(Saved data entries)
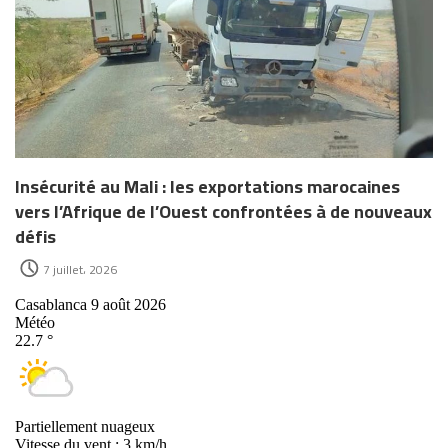
Insécurité au Mali : les exportations marocaines
vers l’Afrique de l’Ouest confrontées à de nouveaux
défis
7 juillet، 2026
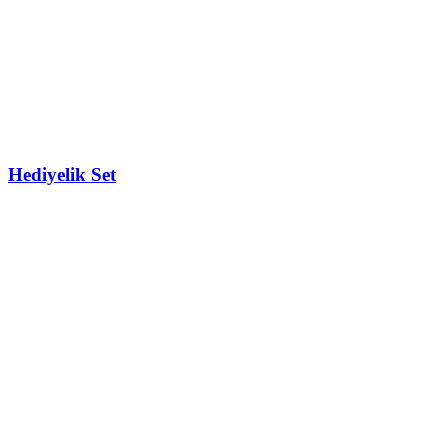
Hediyelik Set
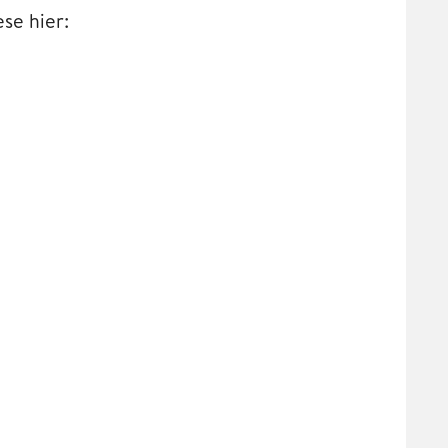
se hier:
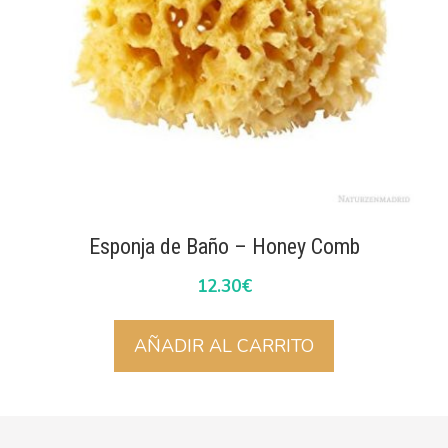
Esponja de Baño – Honey Comb
12.30
€
AÑADIR AL CARRITO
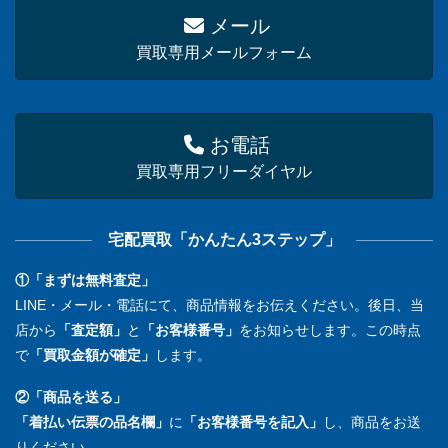
メール
買取専用メールフォーム
お電話
買取専用フリーダイヤル
宅配買取「かんたん3ステップ」
①「まずは無料査定」
LINE・メール・電話にて、商品情報をお伝えください。後日、当
店から
「査定額」
と
「お客様番号」
をお知らせします。この時点
で
「買取金額が確定」
します。
②「商品を送る」
「着払い伝票の品名欄」
に
「お客様番号を記入」
し、商品をお送
りください。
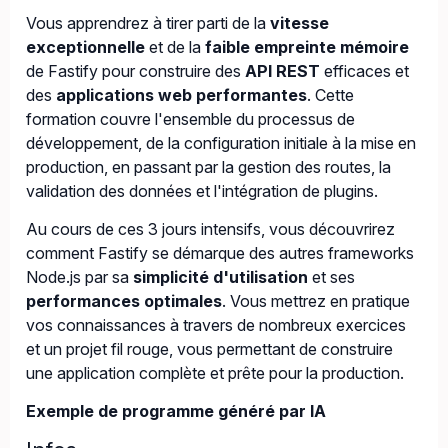
Vous apprendrez à tirer parti de la
vitesse
exceptionnelle
et de la
faible empreinte mémoire
de Fastify pour construire des
API REST
efficaces et
des
applications web performantes
. Cette
formation couvre l'ensemble du processus de
développement, de la configuration initiale à la mise en
production, en passant par la gestion des routes, la
validation des données et l'intégration de plugins.
Au cours de ces 3 jours intensifs, vous découvrirez
comment Fastify se démarque des autres frameworks
Node.js par sa
simplicité d'utilisation
et ses
performances optimales
. Vous mettrez en pratique
vos connaissances à travers de nombreux exercices
et un projet fil rouge, vous permettant de construire
une application complète et prête pour la production.
Exemple de programme généré par IA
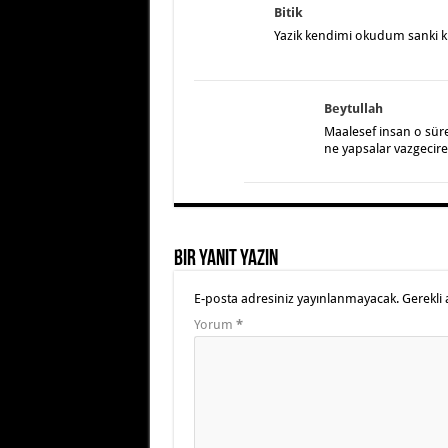
Bitik
Yazik kendimi okudum sanki 
Beytullah
Maalesef insan o süre
ne yapsalar vazgecir
Bir yanıt yazın
E-posta adresiniz yayınlanmayacak.
Gerekli 
Yorum
*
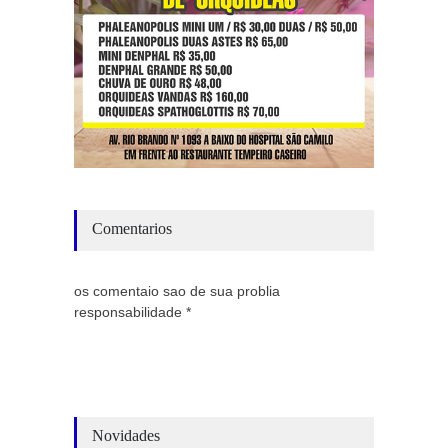
Comentarios
os comentaio sao de sua problia
responsabilidade *
Novidades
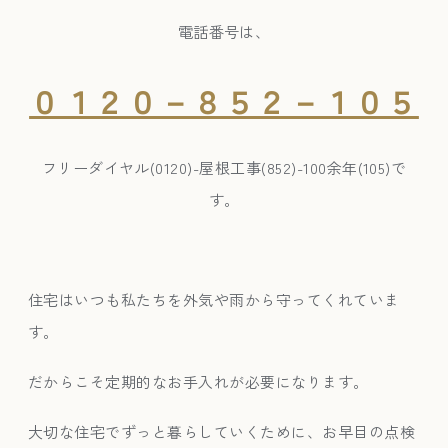
電話番号は、
０１２０－８５２－１０５
フリーダイヤル(0120)-屋根工事(852)-100余年(105)で
す。
住宅はいつも私たちを外気や雨から守ってくれていま
す。
だからこそ定期的なお手入れが必要になります。
大切な住宅でずっと暮らしていくために、お早目の点検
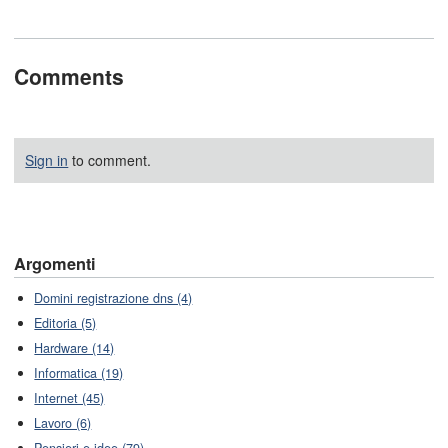
Comments
Sign in
to comment.
Argomenti
Domini registrazione dns (4)
Editoria (5)
Hardware (14)
Informatica (19)
Internet (45)
Lavoro (6)
Pensieri e idee (79)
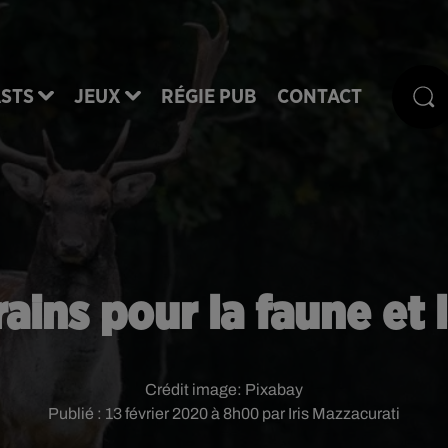
STS
JEUX
RÉGIE PUB
CONTACT
ains pour la faune et 
Crédit image:
Pixabay
Publié : 13 février 2020 à 8h00 par Iris Mazzacurati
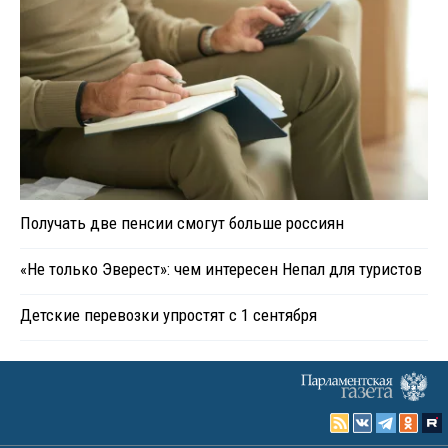
Получать две пенсии смогут больше россиян
«Не только Эверест»: чем интересен Непал для туристов
Детские перевозки упростят с 1 сентября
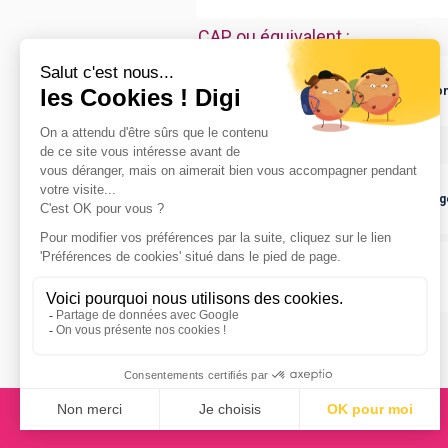
CAP ou équivalent
:
CAP Employé de vente spécialisé option
Bac ou équivalent
:
bac pro Accueil - relation clients et usa
bac pro Commerce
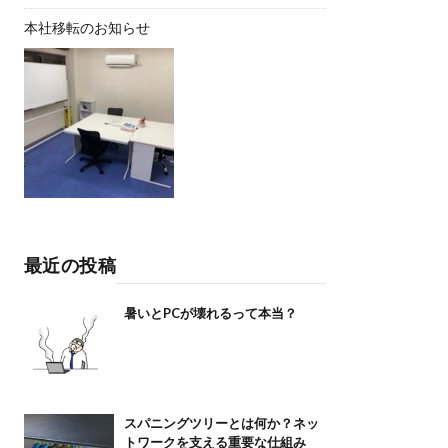
本社移転のお知らせ
最近の投稿
暑いとPCが壊れるって本当？
スパニングツリーとは何か？ネッ
トワークを支える重要な仕組み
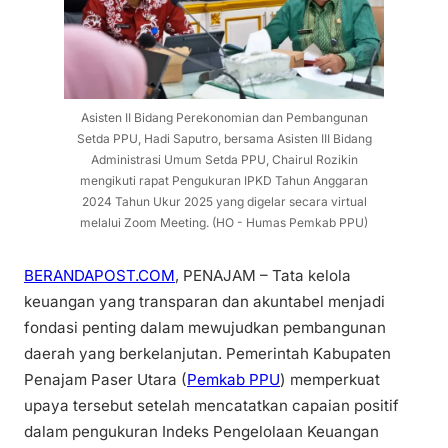
Asisten II Bidang Perekonomian dan Pembangunan
Setda PPU, Hadi Saputro, bersama Asisten III Bidang
Administrasi Umum Setda PPU, Chairul Rozikin
mengikuti rapat Pengukuran IPKD Tahun Anggaran
2024 Tahun Ukur 2025 yang digelar secara virtual
melalui Zoom Meeting. (HO - Humas Pemkab PPU)
BERANDAPOST.COM
, PENAJAM – Tata kelola
keuangan yang transparan dan akuntabel menjadi
fondasi penting dalam mewujudkan pembangunan
daerah yang berkelanjutan. Pemerintah Kabupaten
Penajam Paser Utara (
Pemkab PPU
) memperkuat
upaya tersebut setelah mencatatkan capaian positif
dalam pengukuran Indeks Pengelolaan Keuangan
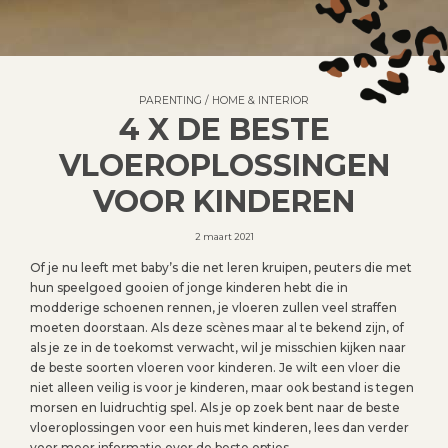
PARENTING
/
HOME & INTERIOR
4 X DE BESTE
VLOEROPLOSSINGEN
VOOR KINDEREN
2 maart 2021
Of je nu leeft met baby’s die net leren kruipen, peuters die met
hun speelgoed gooien of jonge kinderen hebt die in
modderige schoenen rennen, je vloeren zullen veel straffen
moeten doorstaan. Als deze scènes maar al te bekend zijn, of
als je ze in de toekomst verwacht, wil je misschien kijken naar
de beste soorten vloeren voor kinderen. Je wilt een vloer die
niet alleen veilig is voor je kinderen, maar ook bestand is tegen
morsen en luidruchtig spel. Als je op zoek bent naar de beste
vloeroplossingen voor een huis met kinderen, lees dan verder
voor meer informatie over de beste opties.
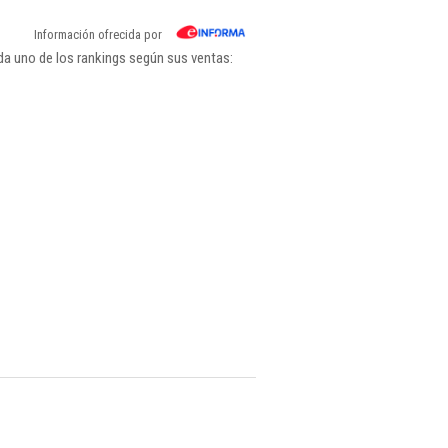
Información ofrecida por
da uno de los rankings según sus ventas:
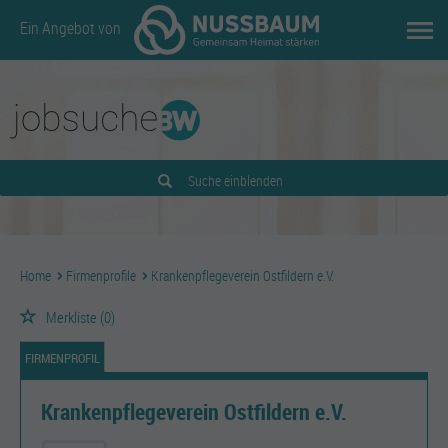
Ein Angebot von
Suche einblenden
Home
Firmenprofile
Krankenpflegeverein Ostfildern e.V.
Merkliste
(0)
FIRMENPROFIL
Krankenpflegeverein Ostfildern e.V.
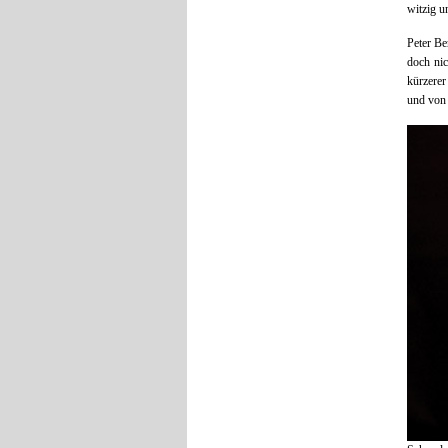
witzig u
Peter Be
doch nic
kürzerer
und von 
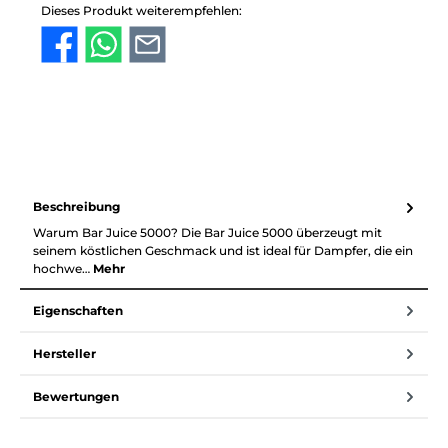
Dieses Produkt weiterempfehlen:
Beschreibung
Warum Bar Juice 5000? Die Bar Juice 5000 überzeugt mit
seinem köstlichen Geschmack und ist ideal für Dampfer, die ein
hochwe…
Mehr
Eigenschaften
Hersteller
Bewertungen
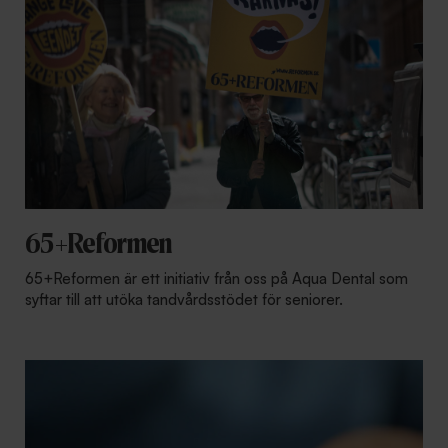
65+Reformen
65+Reformen är ett initiativ från oss på Aqua Dental som
syftar till att utöka tandvårdsstödet för seniorer.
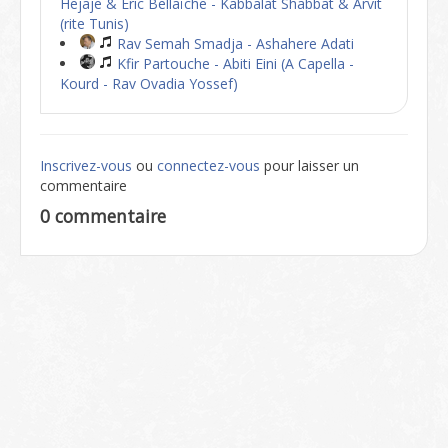
Hejaje & Eric Bellaïche - Kabbalat Shabbat & Arvit
(rite Tunis)
Rav Semah Smadja - Ashahere Adati
Kfir Partouche - Abiti Eini (A Capella -
Kourd - Rav Ovadia Yossef)
Inscrivez-vous
ou
connectez-vous
pour laisser un
commentaire
0 commentaire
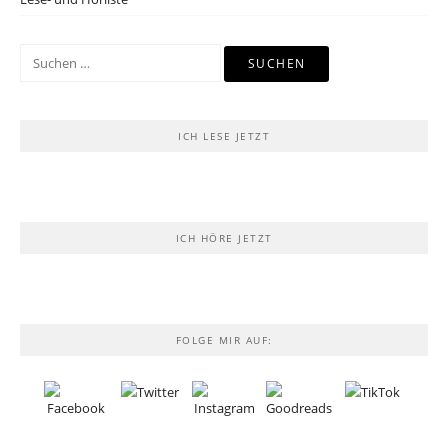
Suchen
nach:
ICH LESE JETZT
ICH HÖRE JETZT
FOLGE MIR AUF:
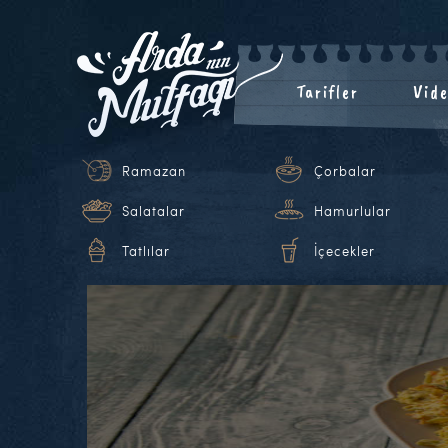
Tarifler
Vide
Ramazan
Çorbalar
Salatalar
Hamurlular
Tatlılar
İçecekler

### WHAT THE EXERCISE ASKS
Report the lines above that contain "Setda".

### SOLUTION
Setda PPU, Hadi Saputro, bersama Asisten III Bidang
Administrasi Umum Setda PPU, Chairul Rozikin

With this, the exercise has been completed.